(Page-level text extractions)
........

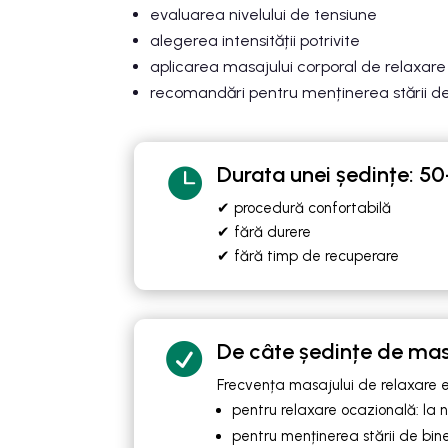
evaluarea nivelului de tensiune
alegerea intensității potrivite
aplicarea masajului corporal de relaxare
recomandări pentru menținerea stării d
Durata unei ședințe: 5

✔ procedură confortabilă
✔ fără durere
✔ fără timp de recuperare
De câte ședințe de mas

Frecvența masajului de relaxare es
pentru relaxare ocazională: la 
pentru menținerea stării de bin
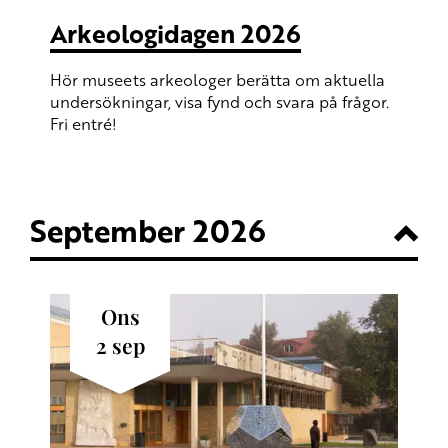
Arkeologidagen 2026
Hör museets arkeologer berätta om aktuella
undersökningar, visa fynd och svara på frågor.
Fri entré!
September 2026
ons
2
sep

........

> **ASSIGNED TASK**: The answer must consist of every line in the records above that contains the word "masajului".

> **PROBLEM SOLUTION**:
aplicarea masajului corporal de relaxare
Frecvența masajului de relaxare es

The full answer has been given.